I wouldn't have traded my childhood for anything, though. To hear everyone else talk, summer rocked the free world for two weeks and then sucked the big one for two and a half months while everyone, bored and getting on their parents' nerves, essentially waited around for school to start back up. No thanks. I enjoyed being in a new city every 2 weeks, making friends, visiting local malls, eating good fairground food. I liked putting away my keys, my driver's license, and checkbook/credit cards for the summer and abandoning ship for three months as I went on a carnival safari. I liked writing home or calling my friends, laughing it up with some hilarious story. I liked hanging out after close and shooting the breeze with the rest of our crew. I enjoyed abiding by a code that only traveling fairground workers were aware of. I liked participating (innocently, of course) in part of the underbelly of the fair, those inner workings like walking the back ways and visiting the employees-only cookhouses that the public was completely oblivious to.

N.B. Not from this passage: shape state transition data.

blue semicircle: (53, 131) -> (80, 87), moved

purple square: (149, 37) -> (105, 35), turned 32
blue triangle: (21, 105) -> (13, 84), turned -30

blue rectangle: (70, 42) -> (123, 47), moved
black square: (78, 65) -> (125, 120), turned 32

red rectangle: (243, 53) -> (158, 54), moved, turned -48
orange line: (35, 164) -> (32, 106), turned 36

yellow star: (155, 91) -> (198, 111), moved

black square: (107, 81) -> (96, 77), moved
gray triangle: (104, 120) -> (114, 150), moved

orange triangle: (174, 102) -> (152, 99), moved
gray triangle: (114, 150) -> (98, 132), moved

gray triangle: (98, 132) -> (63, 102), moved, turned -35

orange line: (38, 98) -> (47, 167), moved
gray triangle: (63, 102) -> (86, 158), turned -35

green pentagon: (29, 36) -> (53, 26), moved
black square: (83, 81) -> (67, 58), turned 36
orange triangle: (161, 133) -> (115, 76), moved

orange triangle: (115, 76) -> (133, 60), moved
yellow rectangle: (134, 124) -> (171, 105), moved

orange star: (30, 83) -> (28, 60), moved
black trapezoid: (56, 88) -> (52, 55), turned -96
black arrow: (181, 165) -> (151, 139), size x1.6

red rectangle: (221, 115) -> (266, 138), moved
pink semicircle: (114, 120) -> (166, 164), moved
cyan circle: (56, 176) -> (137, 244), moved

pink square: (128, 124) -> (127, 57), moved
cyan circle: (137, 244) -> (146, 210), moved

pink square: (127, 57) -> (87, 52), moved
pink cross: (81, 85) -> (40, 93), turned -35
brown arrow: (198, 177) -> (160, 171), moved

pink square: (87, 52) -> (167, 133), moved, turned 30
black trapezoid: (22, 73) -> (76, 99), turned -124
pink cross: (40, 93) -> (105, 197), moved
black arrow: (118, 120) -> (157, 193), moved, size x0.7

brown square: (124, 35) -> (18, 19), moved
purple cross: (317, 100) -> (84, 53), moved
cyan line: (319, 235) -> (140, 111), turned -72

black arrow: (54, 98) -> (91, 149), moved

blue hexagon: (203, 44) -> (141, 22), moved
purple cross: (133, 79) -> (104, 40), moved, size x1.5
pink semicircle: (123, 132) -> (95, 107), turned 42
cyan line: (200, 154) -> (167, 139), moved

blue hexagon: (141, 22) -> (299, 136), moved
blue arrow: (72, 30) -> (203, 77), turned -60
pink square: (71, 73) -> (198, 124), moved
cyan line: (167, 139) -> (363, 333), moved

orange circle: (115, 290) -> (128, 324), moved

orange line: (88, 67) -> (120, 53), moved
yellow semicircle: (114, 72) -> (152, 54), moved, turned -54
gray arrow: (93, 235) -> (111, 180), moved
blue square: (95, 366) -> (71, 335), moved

Today, I got to man the school's booth in one of the tents at our local state fair. Our own fair is nothing to write home about, but it is decent size, even if much of that space is largely wasted. Once our shift was done, we were guilt-free to move about the fairgrounds, and we did exactly that. For old time's sake, we walked the midway. Then it hit me. The sights, the sounds, the two different stereo systems each blasting different songs at the same time. The bells ringing, the toy guns rattling rapidfire, the voices over the microphones, the strobe lights, the blinking lights, the colored lights, and so much more. My special senses and dopamine receptors were bathed in a buffet of stimuli and pleasure and neurologically-looped memory that all came flooding back. It was grand. I was surprised at how long it lingered, how long I stayed in that role.

I remember, when I was about 9 years old, I watched a young woman slump to the ground against a fence in the back alley behind our 5th wheel on a bad acid trip. And I'm grateful that I had such a relatively unsheltered background--I mean, to my parents' credit, they protected me from most of the really raw realities that might've been too harsh for a young kid to process and deal with. But at the same time, I got to see real life, and all of its depths and ugly places. I also got to ride the waves of excitement and adrenaline. My senses had every single stimulus which to feast on, and they were gratified in every way. I've been there and done that, and I have plenty of T-shirts to show for it. My life is much richer for it. I have none of the typical complusions that plague the average American. I really don't care to drink or use drugs, because I know I'm not missing anything by not doing so. Truthfully, I wouldn't want to be disappointed, because I know that substance indulgence would fail to recreate anything close to the picnic I had as a child. It just wouldn't measure up.